Ahora ya sabemos qué decía Cristiano Ronaldo cuando marcaba cualquiera de sus numerosos goles. Gritaba, pero el graderío no dejaba entenderlo.

Es interesante este episodio de lo que vamos conociendo del justamente premiado héroe madridista. A los que no somos del Madrid nos pasa, como es natural, lo contrario de lo que les sucede a los madridistas. Aunque Messi esté debajo de una ducha de agua fría, y se enfade y se enrabiete y expulse el vómito de sus dudas, nosotros somos de Messi; nos gusta lo que hace; un pase bueno en un partido ya es como aquella famosa jaculatoria: una palabra tuya bastará para sanarme.

Esto de la pasión por el fútbol genera monstruos: lo que no soportamos de otros (la arrogancia, incluso la tristeza) lo soportamos de los nuestros, lo deploramos de los otros. Cuando Cristiano dijo que estaba triste, hace algún tiempo, nosotros nos burlamos de los efectos de esa tristeza; pero cuando se puso triste Messi nos pareció que la burla sobre él era un pecado de lesa envidia.

Cuando éramos chicos coleccionábamos cromos de nuestros héroes; de mayores coleccionamos actitudes, y nos olvidamos de aquellos que nos parecen más estridentes si luego en la cancha los futbolistas nos hacen felices. Si no fuera por el fútbol… Si no fuera por el fútbol nos perderíamos razones para la melancolía o para la felicidad del domingo o del miércoles; tendríamos los aficionados una vida más plana y sobre todo tendríamos menos sobresaltos en torno a algo que no se puede remediar.

La filosofía y la práctica de los aficionados incluyen, además, alegrarse del triunfo propio y ponerse mohíno por el triunfo ajeno. Mi amigo, y cordial adversario, Tomás Roncero, a quien he visto ahora pendiente de la ouija, tiene dicho que él querría que el Barça perdiera hasta en los entrenamientos; algunos no hemos llegado a esa perfección de deseo perverso pero estamos cerca. Anoche queríamos que el Atlético, que fue nuestro rival unos días antes, remachara su tarea eliminando al equipo de Cristiano.
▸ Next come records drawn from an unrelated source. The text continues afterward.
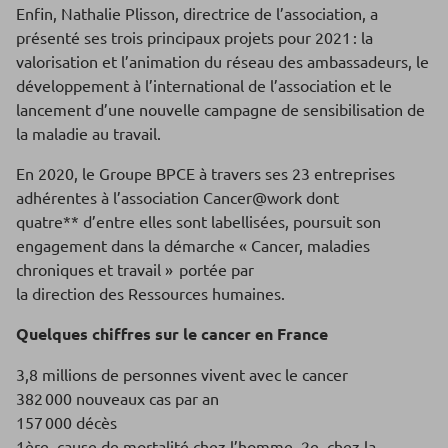
Enfin, Nathalie Plisson, directrice de l’association, a
présenté ses trois principaux projets pour 2021 : la
valorisation et l’animation du réseau des ambassadeurs, le
développement à l’international de l’association et le
lancement d’une nouvelle campagne de sensibilisation de
la maladie au travail.
En 2020, le Groupe BPCE à travers ses 23 entreprises
adhérentes à l’association Cancer@work dont
quatre** d’entre elles sont labellisées, poursuit son
engagement dans la démarche « Cancer, maladies
chroniques et travail » portée par
la direction des Ressources humaines.
Quelques chiffres sur le cancer en France
3,8 millions de personnes vivent avec le cancer
382 000 nouveaux cas par an
157 000 décès
1ère cause de mortalité chez l’homme, 2e chez la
Y nadie lo dirá porque es políticamente incorrecto, pero ¿a qué no adivinan qué futbolista querían los barcelonistas que ganara el Balón de Oro si no lo ganaba Messi? Pues eso, somos rencorosos y no tenemos remedio: somos fanáticos del fútbol igual que somos fanáticos de la madre que nos parió.
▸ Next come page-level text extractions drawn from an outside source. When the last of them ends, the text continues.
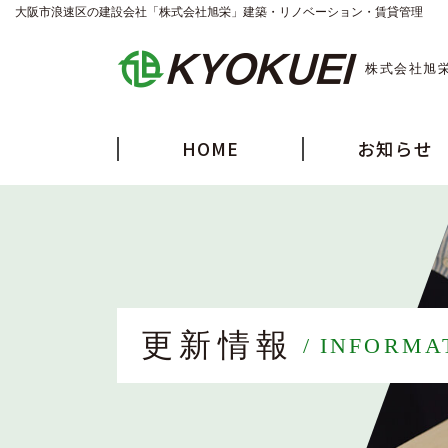
大阪市浪速区の建設会社「株式会社旭栄」建築・リノベーション・賃貸管理
株式会社旭
HOME
お知らせ
更新情報
INFORMA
Lo cierto es que ganó Cristiano, debo decir que porque se lo merecía, como dijo el propio Messi. Lo que no esperábamos es que, después del triunfo, el más importante delantero del Madrid después de Di Stéfano lanzara ese grito que, como el famoso cuadro de Munch, fue un grito que escondía detrás una historia que ahora ya deben escribir los cristianólogos, Roncero el primero. Es fuerte y duro, como de gigante en la selva, y apela a una enorme manada que es la que se congrega a su alrededor cuando, después de sus trallazos, el gol ya es una realidad. No tengo capacidad para hacer la onomatopeya que lo describa, pero soy consciente de que a mi me sonó, eso seguro, distinto a cómo le haya sonado a los amigos madridistas.

Estamos más acostumbrados a los susurros de Messi. Pero esta vez éste ni suspiró de decepción. Estaba de acuerdo con el júbilo del que gritaba, aunque lo silenciara el estruendo de la grada.